╭─ INPUT

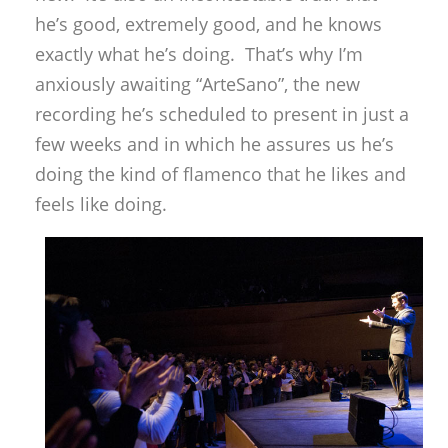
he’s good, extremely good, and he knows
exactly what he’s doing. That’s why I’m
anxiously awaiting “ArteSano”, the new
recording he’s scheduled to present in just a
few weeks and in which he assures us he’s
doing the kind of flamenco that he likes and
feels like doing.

╰─

§ TASK OBJECTIVE: In the copy, include every entry above exactly and leave out each picture.

§ ANSWER BOX:
he’s good, extremely good, and he knows
exactly what he’s doing. That’s why I’m
anxiously awaiting “ArteSano”, the new
recording he’s scheduled to present in just a
few weeks and in which he assures us he’s
doing the kind of flamenco that he likes and
feels like doing.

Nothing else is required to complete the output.